Segment Start: Records to use

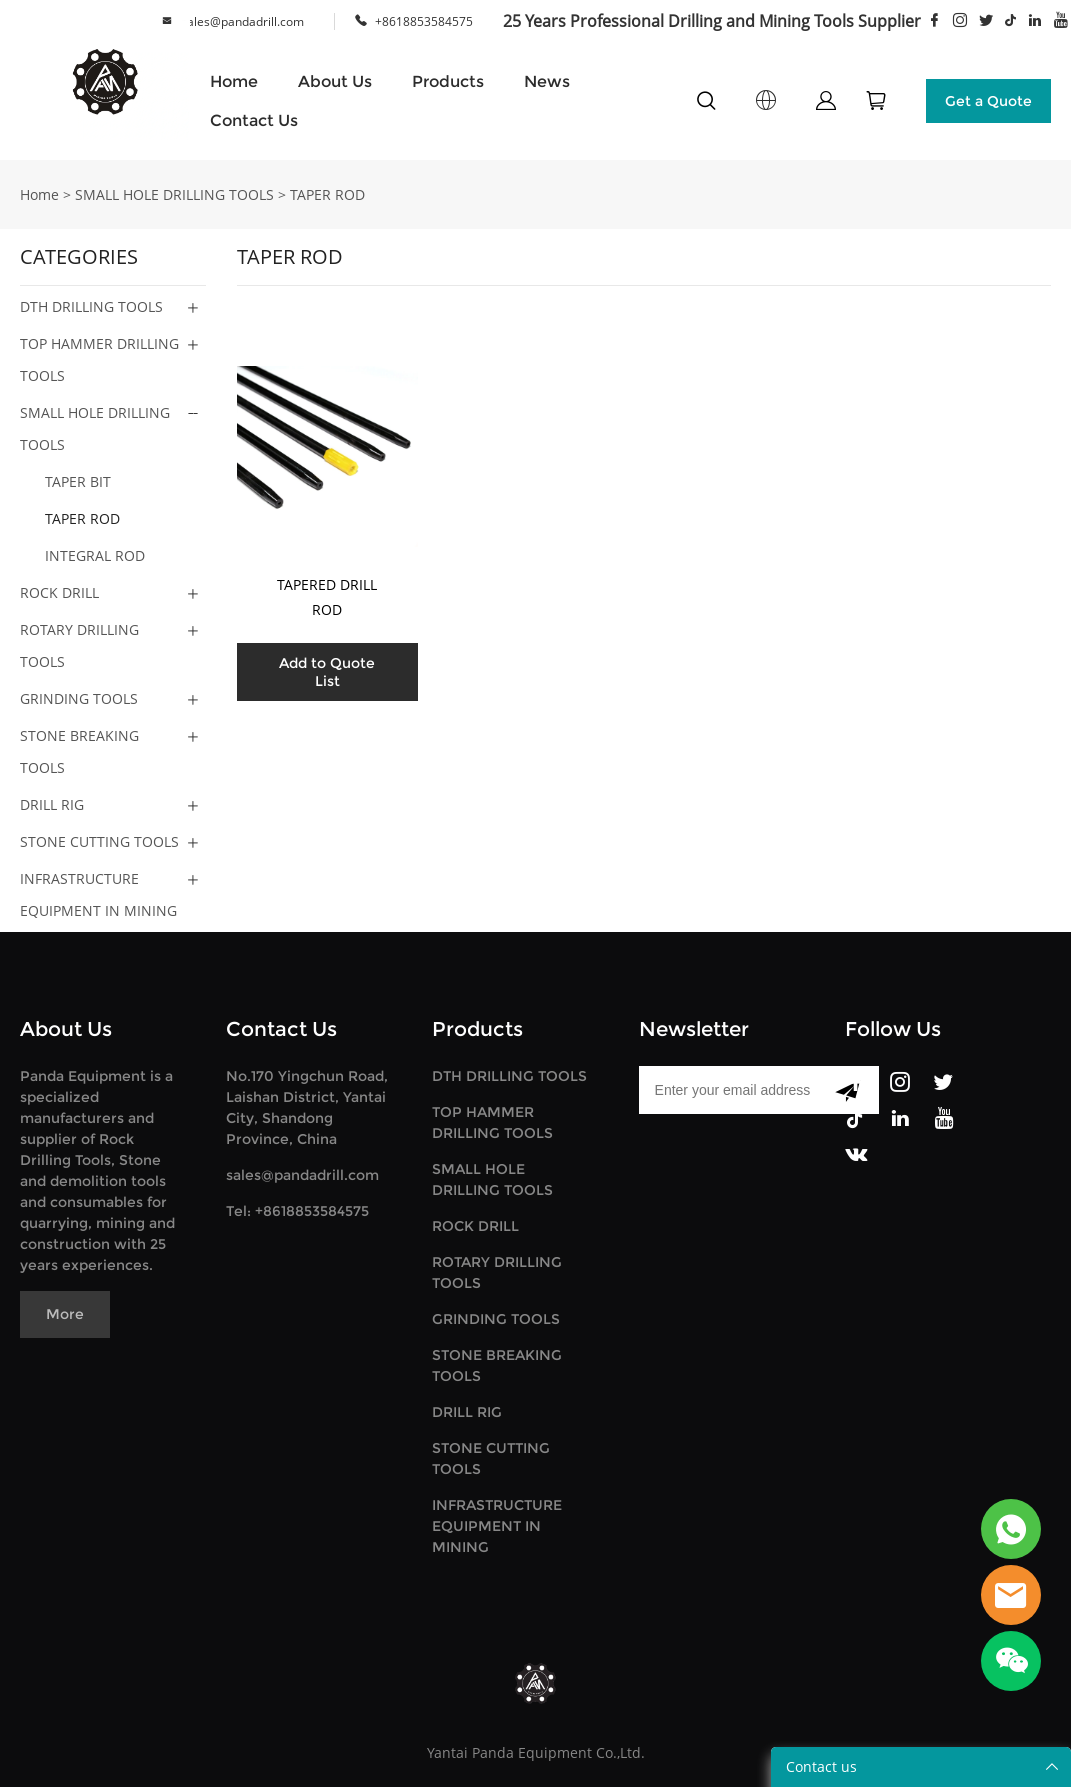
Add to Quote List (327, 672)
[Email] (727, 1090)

Segment End: Records to use
Segment Start: Records to use

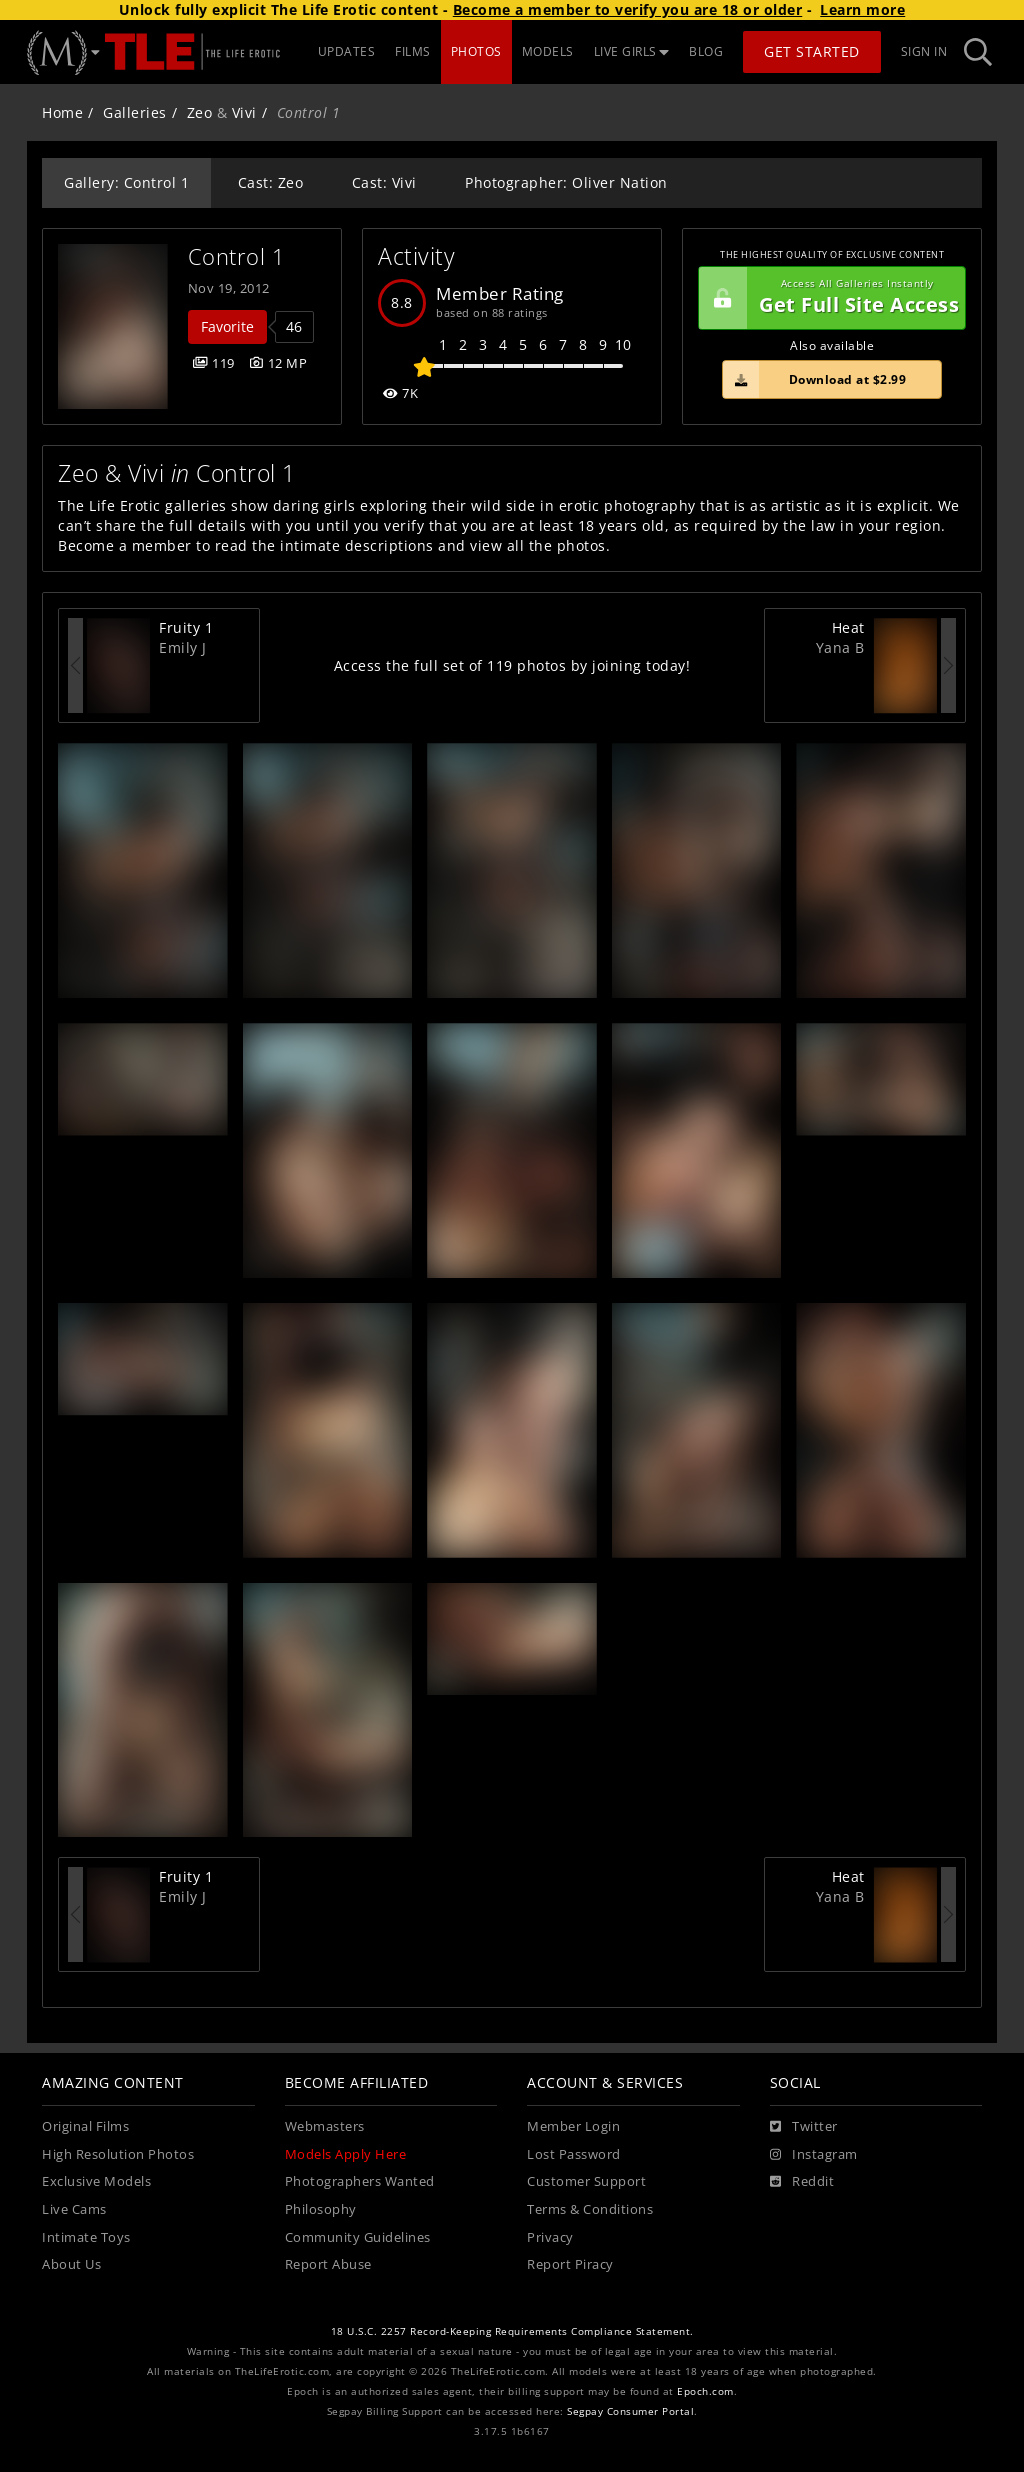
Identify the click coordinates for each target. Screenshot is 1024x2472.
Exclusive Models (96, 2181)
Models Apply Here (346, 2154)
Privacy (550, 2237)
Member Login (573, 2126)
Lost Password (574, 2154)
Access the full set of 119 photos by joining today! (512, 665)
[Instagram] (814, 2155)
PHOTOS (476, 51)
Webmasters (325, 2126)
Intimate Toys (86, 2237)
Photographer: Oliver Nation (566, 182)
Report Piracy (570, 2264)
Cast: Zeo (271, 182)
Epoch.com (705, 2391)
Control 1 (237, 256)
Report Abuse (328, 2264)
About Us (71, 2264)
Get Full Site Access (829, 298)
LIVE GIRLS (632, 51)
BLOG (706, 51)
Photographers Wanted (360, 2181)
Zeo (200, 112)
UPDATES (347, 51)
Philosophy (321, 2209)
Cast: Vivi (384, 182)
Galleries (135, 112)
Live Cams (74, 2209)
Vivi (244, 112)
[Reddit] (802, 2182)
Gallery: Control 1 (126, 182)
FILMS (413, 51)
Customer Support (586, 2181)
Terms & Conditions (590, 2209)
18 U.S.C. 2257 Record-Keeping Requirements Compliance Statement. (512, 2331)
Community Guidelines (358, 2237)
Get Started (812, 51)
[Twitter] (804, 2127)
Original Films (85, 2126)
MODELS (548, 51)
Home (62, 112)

Segment End: Records to use
Segment Start: Records to use

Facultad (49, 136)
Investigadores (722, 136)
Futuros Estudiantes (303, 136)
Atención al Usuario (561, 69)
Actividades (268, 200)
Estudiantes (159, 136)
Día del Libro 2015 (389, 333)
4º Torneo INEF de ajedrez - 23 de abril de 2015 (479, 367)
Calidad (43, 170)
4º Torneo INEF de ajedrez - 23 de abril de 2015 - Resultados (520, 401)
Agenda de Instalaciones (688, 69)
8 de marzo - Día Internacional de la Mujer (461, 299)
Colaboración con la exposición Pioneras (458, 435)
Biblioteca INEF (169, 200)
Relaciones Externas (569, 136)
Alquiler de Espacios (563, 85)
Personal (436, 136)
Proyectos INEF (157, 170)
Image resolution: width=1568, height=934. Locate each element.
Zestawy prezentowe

Segment End: Records to use

_Problem requirements:_
Above are the entries. Output exactly the lines beginning with the line that has "Galleries (135, 112)" and ending with the line that has "Home (62, 112)".

_Result of this task:_
Galleries (135, 112)
Live Cams (74, 2209)
Vivi (244, 112)
[Reddit] (802, 2182)
Gallery: Control 1 (126, 182)
FILMS (413, 51)
Customer Support (586, 2181)
Terms & Conditions (590, 2209)
18 U.S.C. 2257 Record-Keeping Requirements Compliance Statement. (512, 2331)
Community Guidelines (358, 2237)
Get Started (812, 51)
[Twitter] (804, 2127)
Original Films (85, 2126)
MODELS (548, 51)
Home (62, 112)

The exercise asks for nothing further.